Top of PROVIDED RECORDS

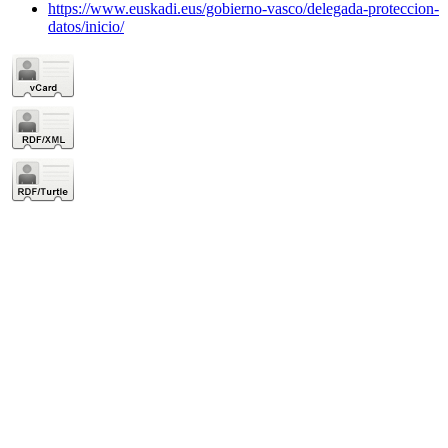
https://www.euskadi.eus/gobierno-vasco/delegada-proteccion-
datos/inicio/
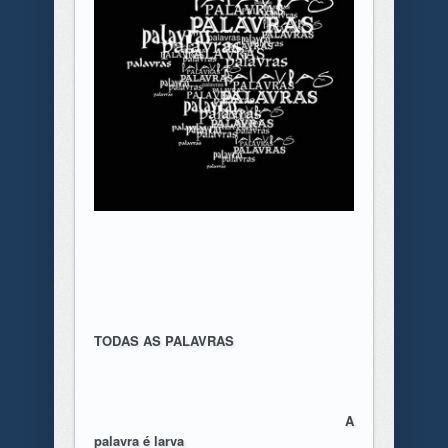
TODAS AS PALAVRAS
A
palavra é larva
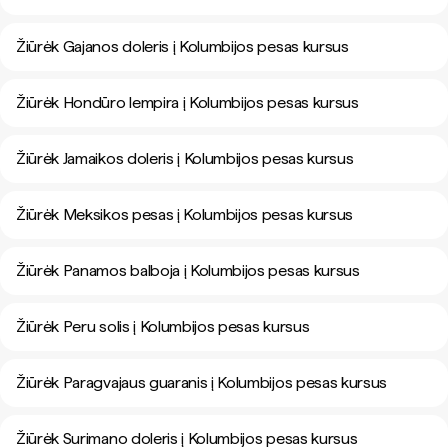
Žiūrėk Gajanos doleris į Kolumbijos pesas kursus
Žiūrėk Hondūro lempira į Kolumbijos pesas kursus
Žiūrėk Jamaikos doleris į Kolumbijos pesas kursus
Žiūrėk Meksikos pesas į Kolumbijos pesas kursus
Žiūrėk Panamos balboja į Kolumbijos pesas kursus
Žiūrėk Peru solis į Kolumbijos pesas kursus
Žiūrėk Paragvajaus guaranis į Kolumbijos pesas kursus
Žiūrėk Surimano doleris į Kolumbijos pesas kursus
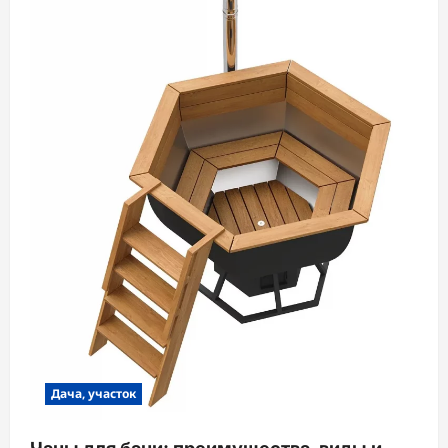
Дача, участок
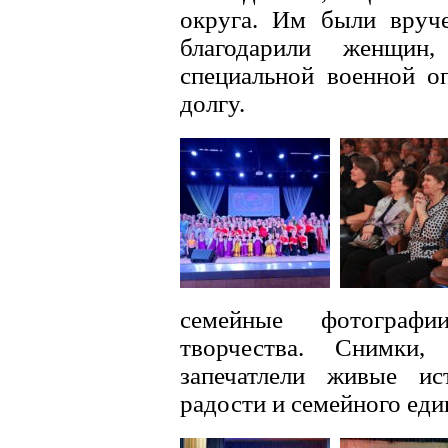
округа. Им были вруч
благодарили женщин
специальной военной о
долгу.
семейные фотографи
творчества. Снимки,
запечатлели живые ис
радости и семейного еди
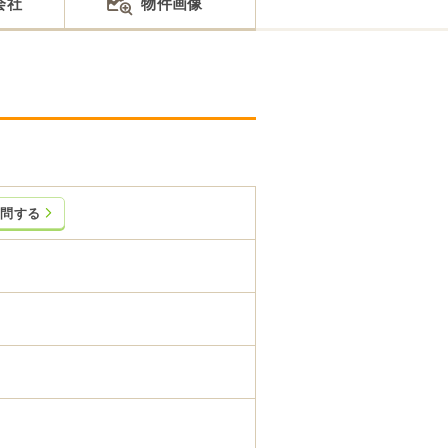
会社
物件画像
質問する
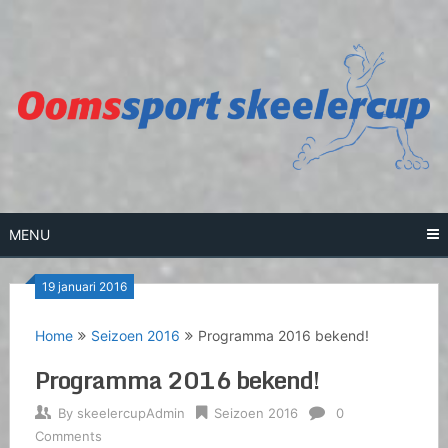
Skip
to
content
MENU
19 januari 2016
Home
Seizoen 2016
Programma 2016 bekend!
Programma 2016 bekend!
By
skeelercupAdmin
Seizoen 2016
0
Comments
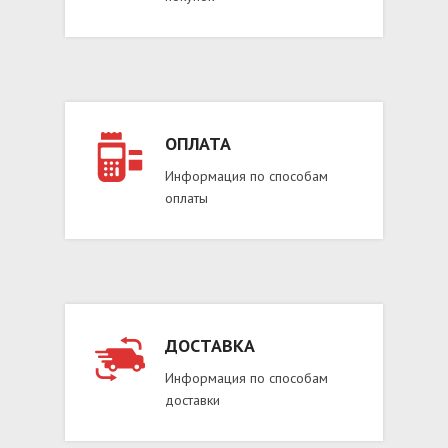
ОПЛАТА
Информация по способам
оплаты
ДОСТАВКА
Информация по способам
доставки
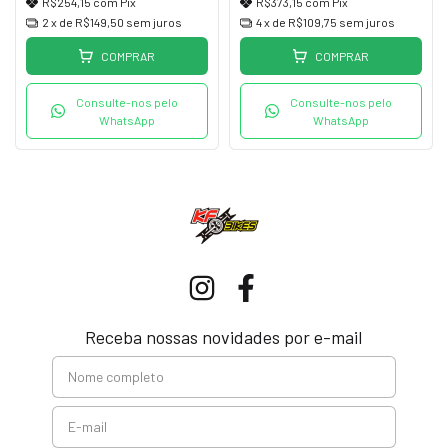
R$254,15
com
Pix
R$373,15
com
Pix
2
x de
R$149,50
sem juros
4
x de
R$109,75
sem juros
COMPRAR
COMPRAR
Consulte-nos pelo
Consulte-nos pelo
WhatsApp
WhatsApp
Receba nossas novidades por e-mail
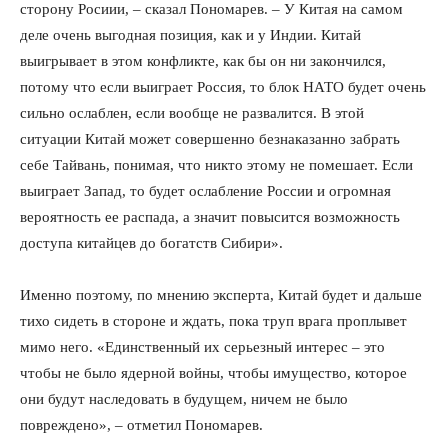
сторону Росиии, – сказал Пономарев. – У Китая на самом
деле очень выгодная позиция, как и у Индии. Китай
выигрывает в этом конфликте, как бы он ни закончился,
потому что если выиграет Россия, то блок НАТО будет очень
сильно ослаблен, если вообще не развалится. В этой
ситуации Китай может совершенно безнаказанно забрать
себе Тайвань, понимая, что никто этому не помешает. Если
выиграет Запад, то будет ослабление России и огромная
вероятность ее распада, а значит повысится возможность
доступа китайцев до богатств Сибири».
Именно поэтому, по мнению эксперта, Китай будет и дальше
тихо сидеть в стороне и ждать, пока труп врага проплывет
мимо него. «Единственный их серьезный интерес – это
чтобы не было ядерной войны, чтобы имущество, которое
они будут наследовать в будущем, ничем не было
повреждено», – отметил Пономарев.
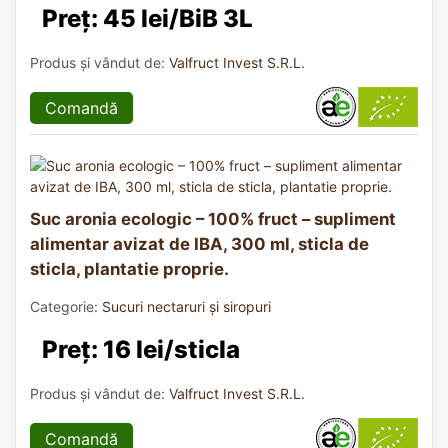
Preț: 45 lei/BiB 3L
Produs și vândut de:
Valfruct Invest S.R.L.
Comandă
Suc aronia ecologic – 100% fruct – supliment
alimentar avizat de IBA, 300 ml, sticla de
sticla, plantatie proprie.
Categorie:
Sucuri nectaruri și siropuri
Preț: 16 lei/sticla
Produs și vândut de:
Valfruct Invest S.R.L.
Comandă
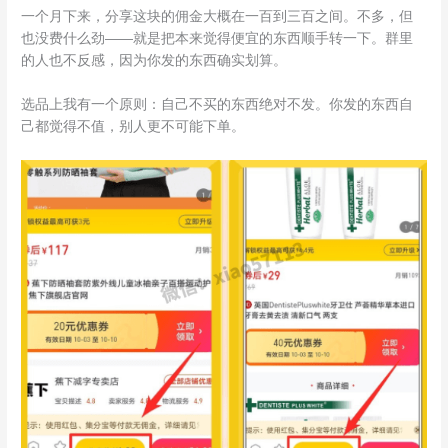
一个月下来，分享这块的佣金大概在一百到三百之间。不多，但
也没费什么劲——就是把本来觉得便宜的东西顺手转一下。群里
的人也不反感，因为你发的东西确实划算。
选品上我有一个原则：自己不买的东西绝对不发。你发的东西自
己都觉得不值，别人更不可能下单。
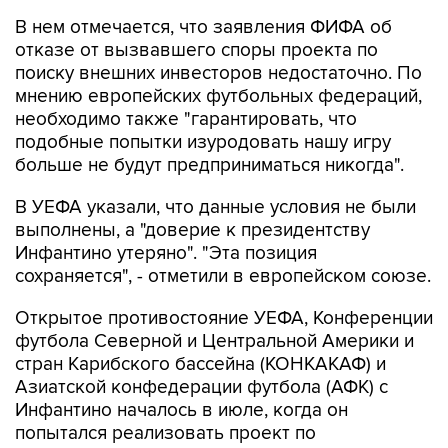
В нем отмечается, что заявления ФИФА об
отказе от вызвавшего споры проекта по
поиску внешних инвесторов недостаточно. По
мнению европейских футбольных федераций,
необходимо также "гарантировать, что
подобные попытки изуродовать нашу игру
больше не будут предприниматься никогда".
В УЕФА указали, что данные условия не были
выполнены, а "доверие к президентству
Инфантино утеряно". "Эта позиция
сохраняется", - отметили в европейском союзе.
Открытое противостояние УЕФА, Конференции
футбола Северной и Центральной Америки и
стран Карибского бассейна (КОНКАКАФ) и
Азиатской конфедерации футбола (АФК) с
Инфантино началось в июле, когда он
попытался реализовать проект по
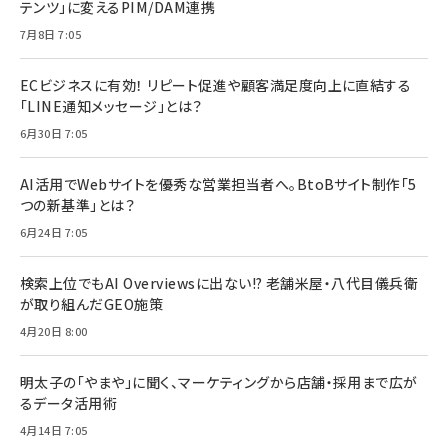
テンツ」に変えるPIM/DAM連携
7月8日 7:05
ECビジネスに有効！ リピート促進や顧客満足度向上に直結する
「LINE通知メッセージ」とは？
6月30日 7:05
AI活用でWebサイトを優秀な営業担当者へ。BtoBサイト制作「5
つの新基準」とは？
6月24日 7:05
検索上位でもAI Overviewsに出ない!? 老舗米屋・八代目儀兵衛
が取り組んだGEO施策
4月20日 8:00
明太子の「やまや」に聞く、マーケティングから店舗・採用まで広が
るデータ活用術
4月14日 7:05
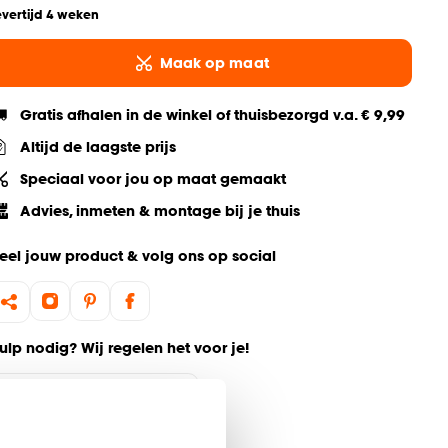
evertijd 4 weken
Maak op maat
Gratis afhalen in de winkel of thuisbezorgd v.a. € 9,99
Altijd de laagste prijs
Speciaal voor jou op maat gemaakt
Advies, inmeten & montage bij je thuis
eel jouw product & volg ons op social
ulp nodig? Wij regelen het voor je!
Bestel een kleurstaal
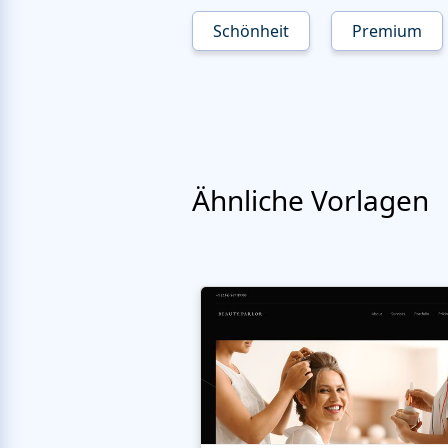
Schönheit
Premium
Ähnliche Vorlagen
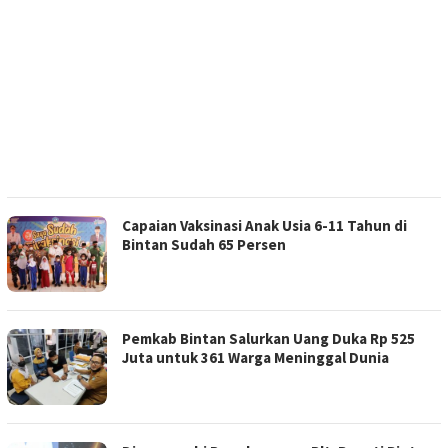
Capaian Vaksinasi Anak Usia 6-11 Tahun di
Bintan Sudah 65 Persen
Pemkab Bintan Salurkan Uang Duka Rp 525
Juta untuk 361 Warga Meninggal Dunia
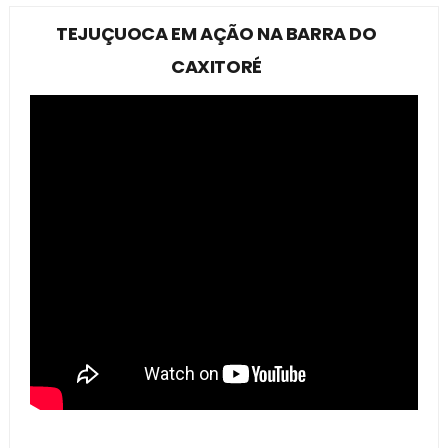
TEJUÇUOCA EM AÇÃO NA BARRA DO
CAXITORÉ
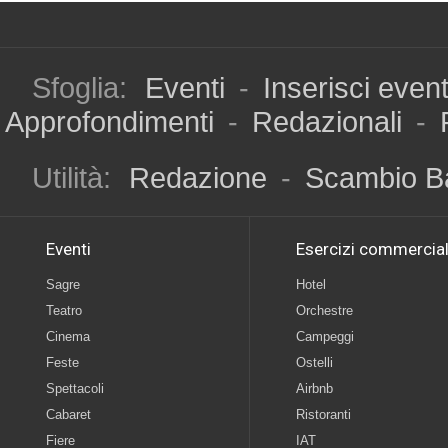
Sfoglia:
Eventi
-
Inserisci even
Approfondimenti
-
Redazionali
-
Utilità:
Redazione
-
Scambio B
Eventi
Esercizi commercial
Sagre
Hotel
Teatro
Orchestre
Cinema
Campeggi
Feste
Ostelli
Spettacoli
Airbnb
Cabaret
Ristoranti
Fiere
IAT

Bottom of PROVIDED RECORDS

▸ EXERCISE OBJECTIVE: Show every line from the listing above in which the string "УЕФА" appears.

▸ SOLUTION BELOW:
В УЕФА указали, что данные условия не были
Открытое противостояние УЕФА, Конференции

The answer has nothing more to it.